Zollbeamtinnen spenden 1.150 Euro für das Hospiz Donsbrüggen in Kleve
Luitgard RitterZollbeamtinnen spenden 1.150 Euro für das Hospiz Donsbrüggen in Kleve
Großzügige Spende von 1.150 Euro für das Hospiz Donsbrüggen in Kleve
Am 16. Oktober 2025 übergaben Carolin Müller und Stephanie Imhof, zwei leitende Zollbeamtinnen, einen Scheck über 1.150 Euro an das Hospiz Donsbrüggen in Kleve. Die Spende soll die wichtige Arbeit der Einrichtung in der Begleitung sterbenskranker Menschen unterstützen.

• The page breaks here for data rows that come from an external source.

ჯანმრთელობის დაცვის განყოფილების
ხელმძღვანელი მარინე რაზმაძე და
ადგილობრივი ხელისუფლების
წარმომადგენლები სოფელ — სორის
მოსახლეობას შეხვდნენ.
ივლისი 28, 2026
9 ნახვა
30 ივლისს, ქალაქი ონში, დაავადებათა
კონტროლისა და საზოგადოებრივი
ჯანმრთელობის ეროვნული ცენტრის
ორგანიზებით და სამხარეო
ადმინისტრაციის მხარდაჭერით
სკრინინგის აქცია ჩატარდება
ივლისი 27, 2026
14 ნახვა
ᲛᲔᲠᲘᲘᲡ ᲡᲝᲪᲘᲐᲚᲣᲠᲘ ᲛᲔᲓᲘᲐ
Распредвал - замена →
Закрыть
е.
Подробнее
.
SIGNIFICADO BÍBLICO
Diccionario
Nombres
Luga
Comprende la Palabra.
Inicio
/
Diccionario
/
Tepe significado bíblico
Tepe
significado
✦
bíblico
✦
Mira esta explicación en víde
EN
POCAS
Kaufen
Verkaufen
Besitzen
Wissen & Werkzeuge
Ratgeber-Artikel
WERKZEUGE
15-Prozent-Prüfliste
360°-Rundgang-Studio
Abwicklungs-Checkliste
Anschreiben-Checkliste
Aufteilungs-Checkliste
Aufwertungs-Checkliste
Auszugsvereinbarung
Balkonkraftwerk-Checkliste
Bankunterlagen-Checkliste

Das Hospiz Donsbrüggen bietet sowohl ambulante als auch stationäre Betreuung für Menschen in ihrer letzten Lebensphase an. In der stationären Einrichtung finden bis zu zwölf Bewohnerinnen und Bewohner Platz, die dort in ihren letzten Tagen einfühlsame Begleitung erfahren. Ziel des Hospizes ist es, den Patientinnen und Patienten ein Leben und Sterben in Würde in einer warmen und respektvollen Atmosphäre zu ermöglichen.
Die Einrichtung ist teilweise auf öffentliche Spenden angewiesen, um ihren Betrieb aufrechterhalten zu können. Jährlich müssen rund 90.000 Euro – etwa fünf Prozent der Betriebskosten – durch Spenden aufgebracht werden. Weitere Unterstützung erhält das Hospiz von der katholischen Karl-Leisner-Stiftung sowie vom Förderverein Freunde des Hospiz Kleve e. V.

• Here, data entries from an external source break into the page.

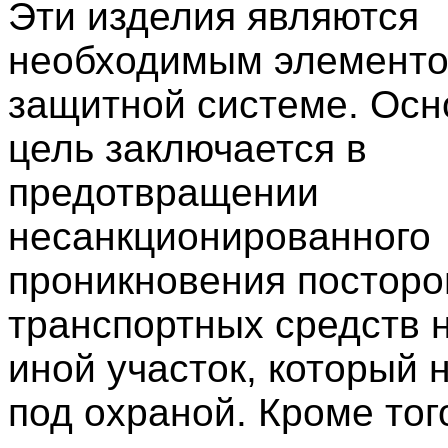
Эти изделия являются
необходимым элементо
защитной системе. Осн
цель заключается в
предотвращении
несанкционированного
проникновения посторо
транспортных средств н
иной участок, который 
под охраной. Кроме тог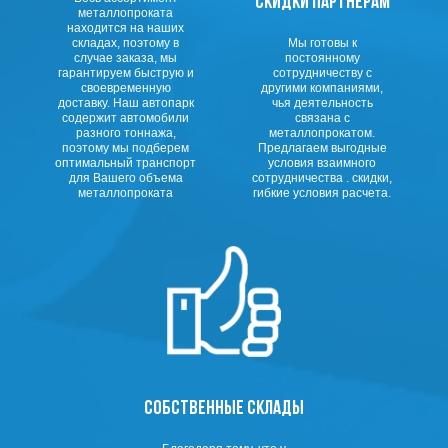
СКИДКИ ПАРТНЕРАМ
металлопроката
находится на наших
складах, поэтому в
Мы готовы к
случае заказа, мы
постоянному
гарантируем быструю и
сотрудничеству с
своевременную
другими компаниями,
доставку. Наш автопарк
чья деятельность
содержит автомобили
связана с
разного тоннажа,
металлопрокатом.
поэтому мы подберем
Предлагаем выгодные
оптимальный транспорт
условия взаимного
для Вашего объема
сотрудничества . скидки,
металлопроката
гибкие условия расчета.
СОБСТВЕННЫЕ СКЛАДЫ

Die Spende stammt vom Zollteam Kleve. Carolin Müller, Leiterin des Zollfahndungsamts Essen, und Stephanie Imhof, Leiterin des Hauptzollamts Duisburg, hatten das Geld durch Überschüsse aus Veranstaltungen sowie private Zuwendungen gesammelt.
Die 1.150 Euro werden dem Hospiz Donsbrüggen dabei helfen, seine Angebote für schwerkranke Menschen aufrechtzuerhalten. Da die Einrichtung weiterhin auf Spenden angewiesen ist, leisten solche Zuwendungen einen direkten Beitrag zur Finanzierung der täglichen Betreuungsarbeit. Die Unterstützung stellt sicher, dass die Patientinnen und Patienten auch weiterhin in ihrer letzten Lebensphase Würde und Geborgenheit erfahren.